Part of my weekly goals is to record one training session. It's really helpful for me to evaluate myself, and it's good experience to "be in the spotlight" since eventually my plan is to compete with Tess. There's something about having someone watch you, even if it's a video camera, that makes everything go screwy.....
Today's session is uploaded to youtube and includes notes. (it's hard to see the notes unless you blow it up to full screen - sorry about that).
For some reason recording sessions makes me REALLY distracted and Tess can sense that my attention is divided.....as a result she isn't as focused or motivated.
This was the first part/skill of the session - I went on to let her play with the ball, and do some other toy related stuff, and a session of Yer choice since she was SO distracted by the treat bowel (had cooked sausage in it for recalls among other tasty things) but this was the best part of the session and so just chose to share this. Letting her play with obstacles (like the ball) really revs her up, so I probably should have "sandwiched" the shaping session (although this was more of a luring session), between 2 high drive obstacle exercises instead of putting the shaping first.
Why did I chose to lure her into going under my legs instead of pure shaping? We've been doing a lot of shaping and I didn't want her to get confused that I was asking for something new. I did fade the lure as fast as I could - if you notice, there was not luring after the initial introduction to the activity.
I forgot to set my timer for the session - as a result, as you can see by the length of the video, the session ran 6 minutes instead of my planned 3-4 minutes. It's VERY difficult to judge the length of time without a beep every minute or so.
As a side note, some of you may be wondering why I'm bother to teach something like this? A couple of reasons:
1. Yet another fun thing we can do together that engages Tess and teaches her that I'm the "best cookie" in the world.
2. Yet another thing that engages her brain and causes her to think about something
3. Stretches and uses her body in a different way. I ask her to do many physically challenging things and I try to balance those skills with tricks and activities that stretch her muscles. Jumping and running the A-frame requires strength - but it's not the
best way to build strength because you can injure the dog - so I do
alternative strength activies (and related stretching) to gain a level
of fitness so that Tess can learn the technique of jumping. I use the peanut ball for ab strength training, this crawling behavior to stretch afterwards, handstands to strengthen the back, yoga for stretching etc.
Things I really like about this video:
-even though I was distracted, Tess stayed fairly engaged throughout. She had one moment of running into the kitchen instead of retrieving - but she didn't do any sniffing stuff. She was sorta in "slow-mo" mode, but now that I realized that I should have put a higher drive game on either side of the new shaping session, that makes sense. And I can see how distracted I was - it's obvious I'm splitting my attention between Tess, the camera, and where to put the feed bowl. Tess can definitely tell.....
-I was pretty consistent about not treating for behavior that was "close" but not criteria.
-I realized after watching the video that Tess is all grown up!

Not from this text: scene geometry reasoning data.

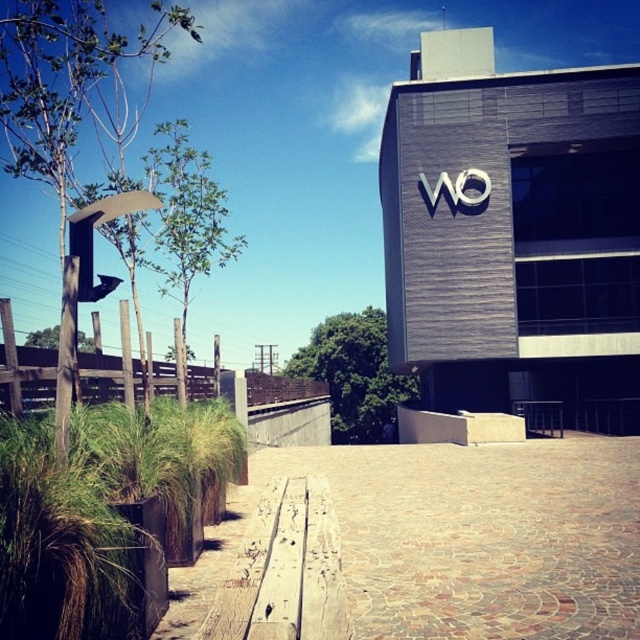 Is brown textured pavement at center wider than green grass at lower left?

Indeed, brown textured pavement at center has a greater width compared to green grass at lower left.

In order to click on brown textured pavement at center in this screenshot , I will do `click(483, 536)`.

Find the location of `brown textured pavement at center`. brown textured pavement at center is located at coordinates (483, 536).

Where is `brown textured pavement at center`? brown textured pavement at center is located at coordinates (483, 536). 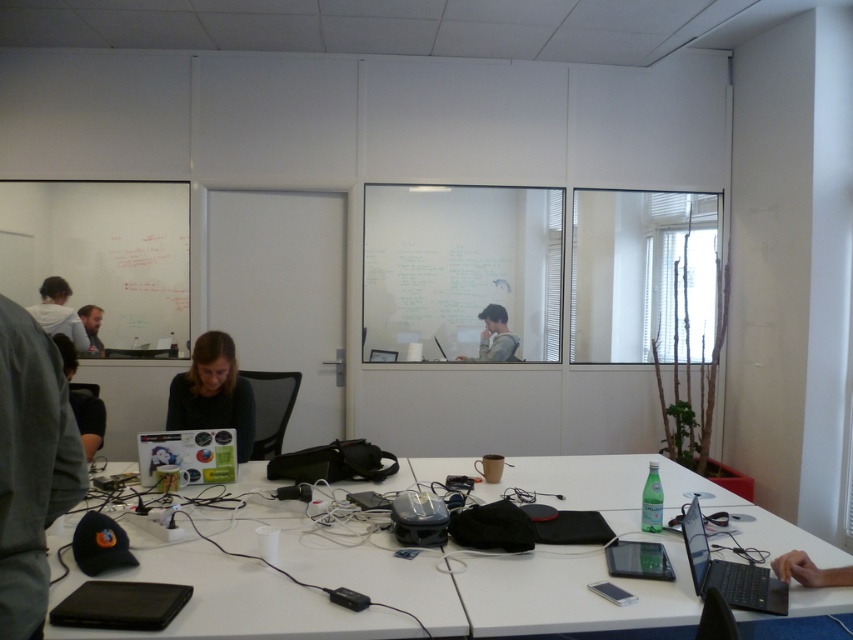 Looking at this image, in the modern office scene, there are several items on the long white table. Which object is located at the coordinates point (x=213, y=392)?

The point (x=213, y=392) indicates the location of the matte black laptop at lower left.

You are standing at the entrance of the office and see the point marked at coordinates (213, 392). Which object is this point located on?

The point marked at coordinates (213, 392) is located on the matte black laptop at lower left.

Based on the photo, you need to place a 12 inch wide tablet on the table. The matte black laptop at lower left and the white matte shirt at upper left are already there. Which object should you move to make space?

The matte black laptop at lower left has a larger width than the white matte shirt at upper left, so you should move the matte black laptop at lower left to make more space for the tablet.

What needs to be improved:
-early in the behavior I'm clicking too late
-More Yer choice in the beginning of the session if realize the treat bowl is going to be a problem.

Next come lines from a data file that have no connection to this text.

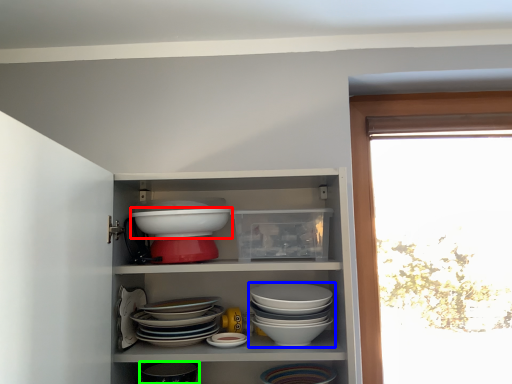 Question: Which object is positioned closest to bowl (highlighted by a red box)? Select from bowl (highlighted by a blue box) and tableware (highlighted by a green box).

Choices:
 (A) bowl
 (B) tableware

Answer: (A) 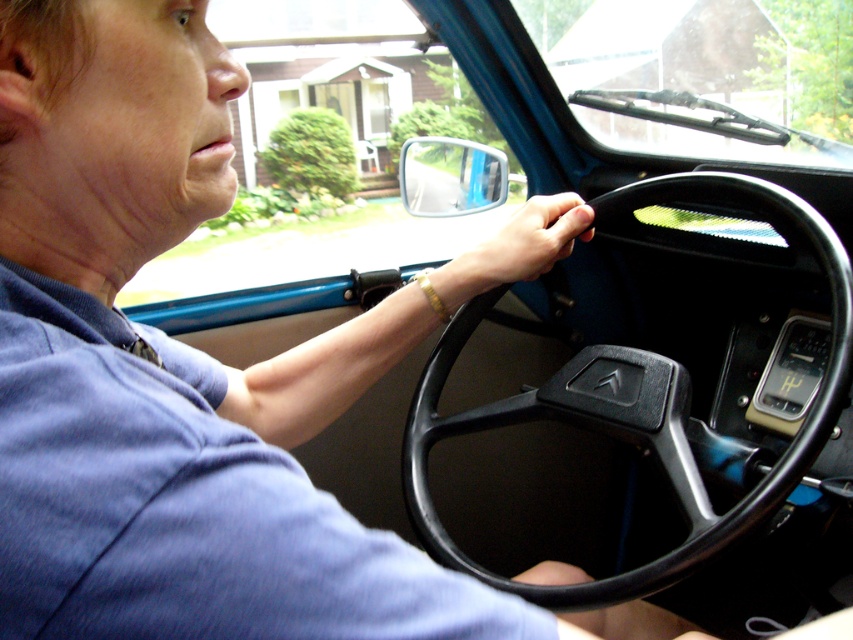 Looking at this image, is the position of blue cotton shirt at center less distant than that of black plastic steering wheel at center?

Yes, blue cotton shirt at center is in front of black plastic steering wheel at center.

Is blue cotton shirt at center bigger than black plastic steering wheel at center?

Incorrect, blue cotton shirt at center is not larger than black plastic steering wheel at center.

Who is more forward, (490,600) or (550,392)?

Point (490,600) is more forward.

Locate an element on the screen. This screenshot has width=853, height=640. blue cotton shirt at center is located at coordinates (183, 502).

Who is positioned more to the right, black plastic steering wheel at center or black rubber hand at center?

black plastic steering wheel at center is more to the right.

Does black plastic steering wheel at center have a lesser width compared to black rubber hand at center?

No, black plastic steering wheel at center is not thinner than black rubber hand at center.

Locate an element on the screen. black plastic steering wheel at center is located at coordinates (637, 404).

Locate an element on the screen. This screenshot has width=853, height=640. black plastic steering wheel at center is located at coordinates (637, 404).

Is black plastic steering wheel at center below gold bracelet at center?

Correct, black plastic steering wheel at center is located below gold bracelet at center.

Which of these two, black plastic steering wheel at center or gold bracelet at center, stands taller?

Standing taller between the two is black plastic steering wheel at center.

Is point (426, 432) more distant than point (440, 291)?

Yes, point (426, 432) is behind point (440, 291).

At what (x,y) coordinates should I click in order to perform the action: click on black plastic steering wheel at center. Please return your answer as a coordinate pair (x, y). Looking at the image, I should click on (637, 404).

-Figure out where I'm going to put the treats BEFORE I start the session. Even though I was good about getting everything staged before the session, that was the one thing I hadn't thought out.
-Should have used the crate games, or some other relationship game other than just toy play between the shaping. I didn't have enough room to really throw or play and I was trying to manage the treat bowl, the ball, and the camera at the same time.

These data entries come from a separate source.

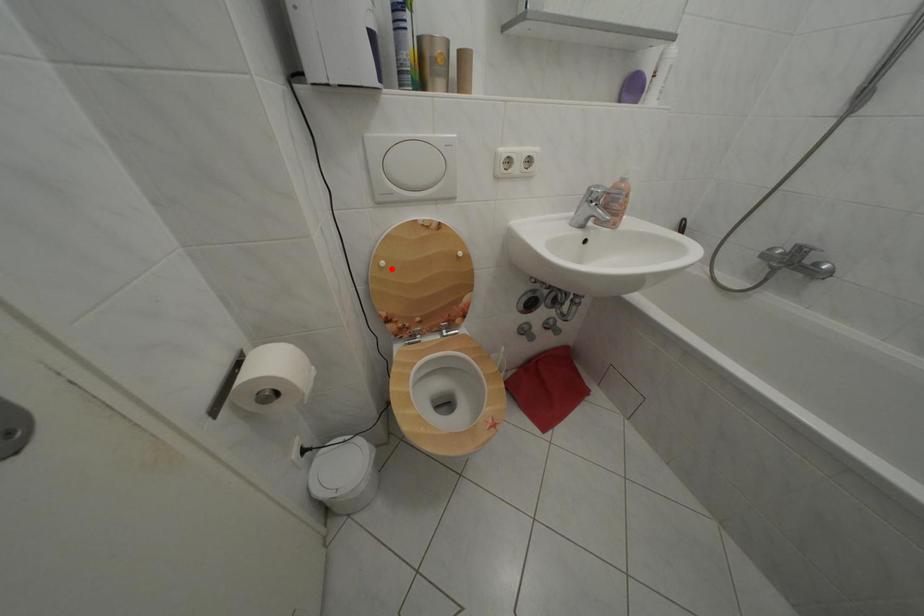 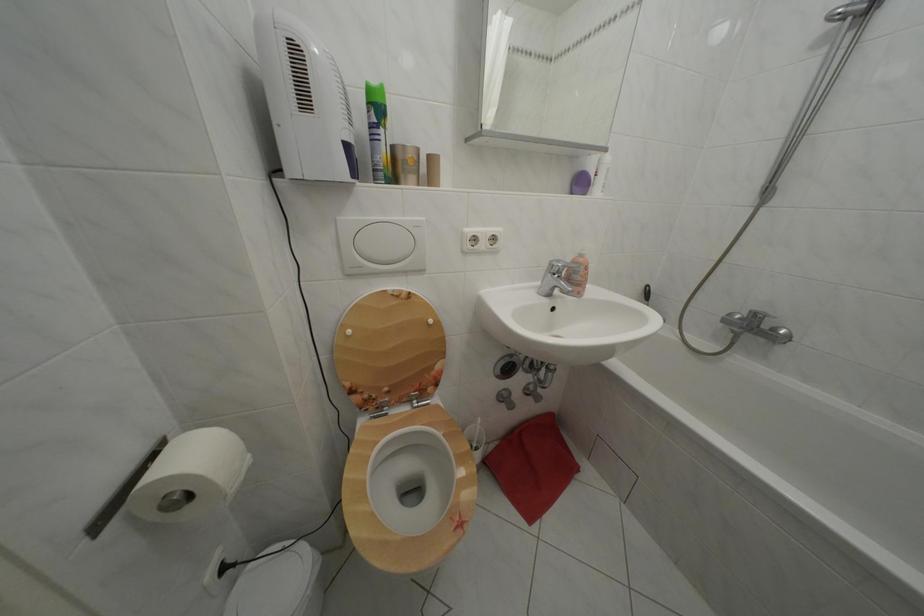 Question: I am providing you with two images of the same scene from different viewpoints. A red point is marked on the first image. Is the red point's position out of view in image 2?

Choices:
 (A) Yes
 (B) No

Answer: (B) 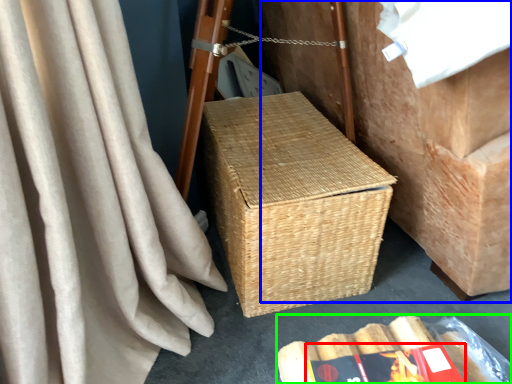 Question: Based on their relative distances, which object is nearer to paperback book (highlighted by a red box)? Choose from furniture (highlighted by a blue box) and storage box (highlighted by a green box).

Choices:
 (A) furniture
 (B) storage box

Answer: (B) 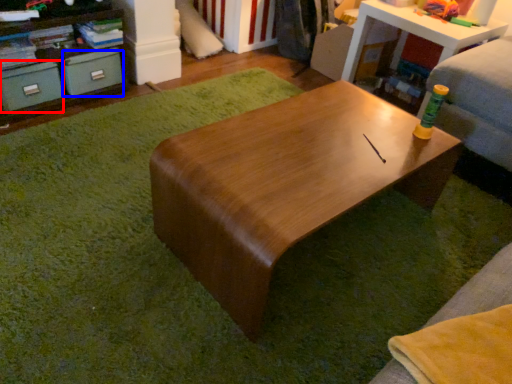 Question: Which point is further to the camera, drawer (highlighted by a red box) or drawer (highlighted by a blue box)?

Choices:
 (A) drawer
 (B) drawer

Answer: (B) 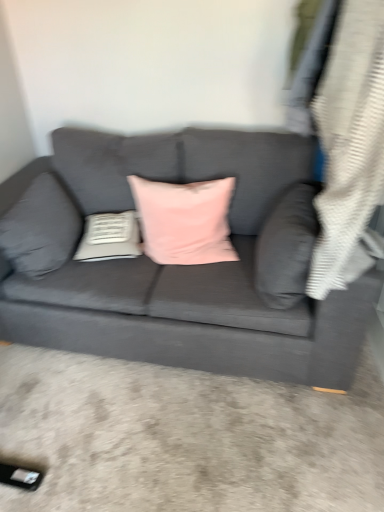 Question: Can you confirm if matte gray couch at center is taller than white textured pillow at center, the 2th pillow viewed from the left?

Choices:
 (A) no
 (B) yes

Answer: (B)

Question: From the image's perspective, is matte gray couch at center beneath white textured pillow at center, the 2th pillow viewed from the left?

Choices:
 (A) yes
 (B) no

Answer: (B)

Question: Is the depth of matte gray couch at center less than that of white textured pillow at center, the 3th pillow viewed from the right?

Choices:
 (A) no
 (B) yes

Answer: (B)

Question: Considering the relative positions of matte gray couch at center and white textured pillow at center, the 3th pillow viewed from the right, in the image provided, is matte gray couch at center to the right of white textured pillow at center, the 3th pillow viewed from the right, from the viewer's perspective?

Choices:
 (A) no
 (B) yes

Answer: (B)

Question: From a real-world perspective, is matte gray couch at center on top of white textured pillow at center, the 3th pillow viewed from the right?

Choices:
 (A) no
 (B) yes

Answer: (A)

Question: Is white textured pillow at center, the 3th pillow viewed from the right, spatially inside matte gray pillow at right, which is counted as the 1th pillow, starting from the right, or outside of it?

Choices:
 (A) outside
 (B) inside

Answer: (A)

Question: Is white textured pillow at center, the 3th pillow viewed from the right, taller or shorter than matte gray pillow at right, which is counted as the 1th pillow, starting from the right?

Choices:
 (A) short
 (B) tall

Answer: (A)

Question: Relative to matte gray pillow at right, the fourth pillow when ordered from left to right, is white textured pillow at center, the 2th pillow viewed from the left, in front or behind?

Choices:
 (A) front
 (B) behind

Answer: (B)

Question: Considering the positions of point tap(97, 258) and point tap(304, 248), is point tap(97, 258) closer or farther from the camera than point tap(304, 248)?

Choices:
 (A) farther
 (B) closer

Answer: (A)

Question: In terms of width, does matte gray couch at center look wider or thinner when compared to white textured pillow at center, the 3th pillow viewed from the right?

Choices:
 (A) wide
 (B) thin

Answer: (A)

Question: Relative to white textured pillow at center, the 3th pillow viewed from the right, is matte gray couch at center in front or behind?

Choices:
 (A) front
 (B) behind

Answer: (A)

Question: From a real-world perspective, is matte gray couch at center above or below white textured pillow at center, the 2th pillow viewed from the left?

Choices:
 (A) above
 (B) below

Answer: (B)

Question: Which is correct: matte gray couch at center is inside white textured pillow at center, the 3th pillow viewed from the right, or outside of it?

Choices:
 (A) inside
 (B) outside

Answer: (B)

Question: Do you think matte gray pillow at left, marked as the 1th pillow in a left-to-right arrangement, is within pink velvet pillow at center, the 3th pillow in the left-to-right sequence, or outside of it?

Choices:
 (A) outside
 (B) inside

Answer: (A)

Question: Would you say matte gray pillow at left, marked as the 1th pillow in a left-to-right arrangement, is to the left or to the right of pink velvet pillow at center, the 3th pillow in the left-to-right sequence, in the picture?

Choices:
 (A) right
 (B) left

Answer: (B) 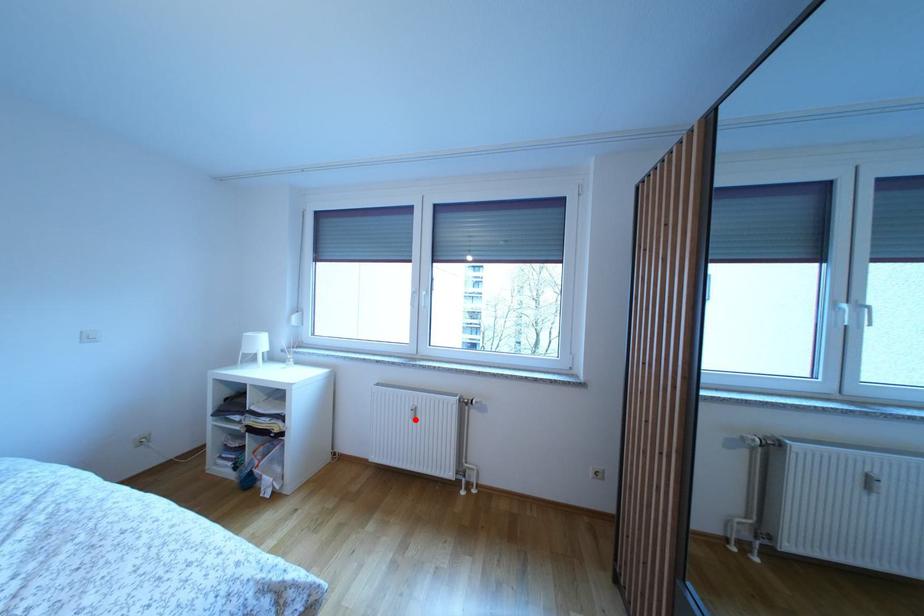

-I need to stop worrying about whether the camera angle etc. is good. In this case I did 3 things and 1 of them came out good enough to share. Chances are, if I just act normal and go about my training "normally" I'll get one or two things good enough to share.
-Use a timer EVERY time.
Overall I give this session a "C".
The best thing about doing a video analysis of the session......
it was really really really helpful to see and it's going to make it easier for me to do it better at the next session. I do an indepth analysis of each session that I write in a training journal....BUT there's nothing like seeing a video of yourself and making a commitment to post in a public place to make the lessons sink in. I think taping myself on a regular basis and sharing it here is probably one of the best things I can do to improve as a trainer.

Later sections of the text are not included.